Prompt: Below you will find a set of lines. Repeat them all exactly.

Supplied records:
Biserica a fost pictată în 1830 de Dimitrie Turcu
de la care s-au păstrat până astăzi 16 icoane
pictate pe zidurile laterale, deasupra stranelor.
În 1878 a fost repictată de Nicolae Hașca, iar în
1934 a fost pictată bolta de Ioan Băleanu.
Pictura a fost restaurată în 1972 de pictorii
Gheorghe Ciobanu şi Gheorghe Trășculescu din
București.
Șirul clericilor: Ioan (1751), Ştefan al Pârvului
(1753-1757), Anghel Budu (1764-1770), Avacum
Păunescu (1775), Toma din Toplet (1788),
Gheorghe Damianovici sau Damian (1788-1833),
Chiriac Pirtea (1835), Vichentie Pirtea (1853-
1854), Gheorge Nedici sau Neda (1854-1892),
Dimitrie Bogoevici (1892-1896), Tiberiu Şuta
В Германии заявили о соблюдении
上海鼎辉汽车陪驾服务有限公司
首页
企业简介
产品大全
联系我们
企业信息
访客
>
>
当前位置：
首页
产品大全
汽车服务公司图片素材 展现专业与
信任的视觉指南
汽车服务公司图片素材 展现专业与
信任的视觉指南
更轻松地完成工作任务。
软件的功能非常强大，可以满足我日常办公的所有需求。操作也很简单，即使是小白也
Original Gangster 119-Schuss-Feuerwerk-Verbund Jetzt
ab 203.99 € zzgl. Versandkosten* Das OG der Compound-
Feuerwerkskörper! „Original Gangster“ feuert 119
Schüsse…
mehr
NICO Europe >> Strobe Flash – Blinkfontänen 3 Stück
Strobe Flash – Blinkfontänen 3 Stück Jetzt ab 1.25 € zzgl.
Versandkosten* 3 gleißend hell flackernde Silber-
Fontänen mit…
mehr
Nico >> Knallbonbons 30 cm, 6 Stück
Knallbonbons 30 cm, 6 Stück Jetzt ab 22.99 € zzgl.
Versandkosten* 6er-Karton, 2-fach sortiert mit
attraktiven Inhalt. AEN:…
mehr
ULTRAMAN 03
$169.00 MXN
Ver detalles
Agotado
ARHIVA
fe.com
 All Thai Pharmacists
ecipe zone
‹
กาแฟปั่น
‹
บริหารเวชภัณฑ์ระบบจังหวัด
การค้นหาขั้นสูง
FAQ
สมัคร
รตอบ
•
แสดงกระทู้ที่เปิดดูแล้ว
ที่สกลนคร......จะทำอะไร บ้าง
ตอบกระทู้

Solution to this problem:
Biserica a fost pictată în 1830 de Dimitrie Turcu
de la care s-au păstrat până astăzi 16 icoane
pictate pe zidurile laterale, deasupra stranelor.
În 1878 a fost repictată de Nicolae Hașca, iar în
1934 a fost pictată bolta de Ioan Băleanu.
Pictura a fost restaurată în 1972 de pictorii
Gheorghe Ciobanu şi Gheorghe Trășculescu din
București.
Șirul clericilor: Ioan (1751), Ştefan al Pârvului
(1753-1757), Anghel Budu (1764-1770), Avacum
Păunescu (1775), Toma din Toplet (1788),
Gheorghe Damianovici sau Damian (1788-1833),
Chiriac Pirtea (1835), Vichentie Pirtea (1853-
1854), Gheorge Nedici sau Neda (1854-1892),
Dimitrie Bogoevici (1892-1896), Tiberiu Şuta
В Германии заявили о соблюдении
上海鼎辉汽车陪驾服务有限公司
首页
企业简介
产品大全
联系我们
企业信息
访客
>
>
当前位置：
首页
产品大全
汽车服务公司图片素材 展现专业与
信任的视觉指南
汽车服务公司图片素材 展现专业与
信任的视觉指南
更轻松地完成工作任务。
软件的功能非常强大，可以满足我日常办公的所有需求。操作也很简单，即使是小白也
Original Gangster 119-Schuss-Feuerwerk-Verbund Jetzt
ab 203.99 € zzgl. Versandkosten* Das OG der Compound-
Feuerwerkskörper! „Original Gangster“ feuert 119
Schüsse…
mehr
NICO Europe >> Strobe Flash – Blinkfontänen 3 Stück
Strobe Flash – Blinkfontänen 3 Stück Jetzt ab 1.25 € zzgl.
Versandkosten* 3 gleißend hell flackernde Silber-
Fontänen mit…
mehr
Nico >> Knallbonbons 30 cm, 6 Stück
Knallbonbons 30 cm, 6 Stück Jetzt ab 22.99 € zzgl.
Versandkosten* 6er-Karton, 2-fach sortiert mit
attraktiven Inhalt. AEN:…
mehr
ULTRAMAN 03
$169.00 MXN
Ver detalles
Agotado
ARHIVA
fe.com
 All Thai Pharmacists
ecipe zone
‹
กาแฟปั่น
‹
บริหารเวชภัณฑ์ระบบจังหวัด
การค้นหาขั้นสูง
FAQ
สมัคร
รตอบ
•
แสดงกระทู้ที่เปิดดูแล้ว
ที่สกลนคร......จะทำอะไร บ้าง
ตอบกระทู้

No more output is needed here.